Don't want to rehash the argument on the definition of risk, but am interested in the original question.

I fly piston singles in IMC if:

Day (don't fly piston singles at night VMC or IMC)
No convection
No icing
1000' ceilings (to find a landing spot in case of engine failure (I fly in flat areas))
VFR divert

ORM for these flights:

Plenty of fuel and divert planning
Lots of instrument time and reccurent training for partial panel
Electric autopilot and wing leveler if I have a vac failure

Not interested in replies from those who argue absolutes (because absolutes are easy to argue, "If you disagree w/ me, you're dumb"). But interested in a reasonable discussion on how others ORM these flights. With my matrix, I calculate my risk over a day VFR flight as marginal at best. (Don't start w/ the ELIMINATE risk speech, your definition is not the one I was taught year in and year out at annual CRM/ORM lectures).

Any circumstances worse than the ones above, and I won't go in a piston single.
 
One might well notice that the willingness in this regard generally equates to experience. Inexperienced pilots often reply that they will, experienced pilots often reply that they will not, generally speaking.

Why do you suppose that is?

Obviously because we're too stupid to know any better? [/sarcasm]
 
Day (don't fly piston singles at night VMC or IMC)

Why not night VMC? I can understand not wanting to fly a piston single in night IMC, but night VMC when done correctly is pretty safe. Where I work, instructors are broken up into day and night shifts, and I happen to work the night. That means that I'm out there almost every night putzing around in a C172, and I don't really have a big say in the matter.

Dangerous? Not in my mind. Yes, there's more risk in it than flying day VFR, but when done correctly and with good preflight planning, I firmly believe that it can be carried out safely. I teach a lot of instruments (go figure), and the lessons can be tailored to stay over lit and/or familiar terrain. As far as cross countries are concerned, there are specific routes that I'll avoid at night in favor of more friendly terrain. One routing we typically get while flying IFR north of Phoenix takes us right over a mountain range lengthwise. There's about a 40 mile stretch where you'd be hard pressed to survive if you were to go down at night. That is definitely a route best left for the day.
 
Why not night VMC?

Good post.

Agree with most of your post. I fly my cherokee for recreation only and almost exclusively cross country. So I'm not familiar enough with the terrain that I would be over most of the time to have any level of confidence should my engine quit. Also, a lot of DARK spots around here that would make finding a suitible forced landing spot sketchy at best even on a clear night.

So in short, I agree that if done smartly, you can mitigate the risk factors. For me there just isn't any priority on the flights to make the planning worth wild or to justify the risk increase (as small as it may be) just to get a $100 hamburger.
 
Good post.

Agree with most of your post. I fly my cherokee for recreation only and almost exclusively cross country. So I'm not familiar enough with the terrain that I would be over most of the time to have any level of confidence should my engine quit. Also, a lot of DARK spots around here that would make finding a suitible forced landing spot sketchy at best even on a clear night.
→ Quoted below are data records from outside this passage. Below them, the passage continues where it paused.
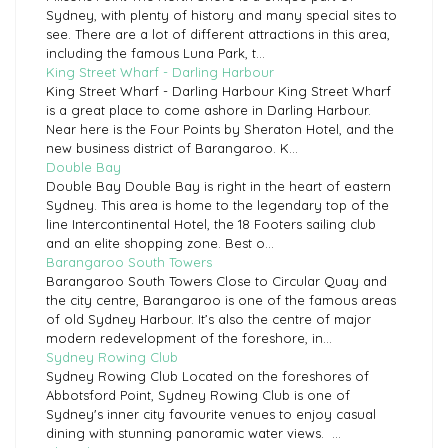
Sydney, with plenty of history and many special sites to
see. There are a lot of different attractions in this area,
including the famous Luna Park, t...
King Street Wharf - Darling Harbour
King Street Wharf - Darling Harbour King Street Wharf
is a great place to come ashore in Darling Harbour.
Near here is the Four Points by Sheraton Hotel, and the
new business district of Barangaroo. K...
Double Bay
Double Bay Double Bay is right in the heart of eastern
Sydney. This area is home to the legendary top of the
line Intercontinental Hotel, the 18 Footers sailing club
and an elite shopping zone. Best o...
Barangaroo South Towers
Barangaroo South Towers Close to Circular Quay and
the city centre, Barangaroo is one of the famous areas
of old Sydney Harbour. It’s also the centre of major
modern redevelopment of the foreshore, in...
Sydney Rowing Club
Sydney Rowing Club Located on the foreshores of
Abbotsford Point, Sydney Rowing Club is one of
Sydney's inner city favourite venues to enjoy casual
dining with stunning panoramic water views. ...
So in short, I agree that if done smartly, you can mitigate the risk factors. For me there just isn't any priority on the flights to make the planning worth wild or to justify the risk increase (as small as it may be) just to get a $100 hamburger.

I understand completely. I probably wouldn't do it either if it was in my own airplane and there wasn't a real reason to do it. I know what you mean about the dark spots as well. There's a whole lot of nothing here in northern AZ, even to the point where you can lose all horizon reference on a moonless night if you're facing away from lights. That can get a little disconcerting for sure!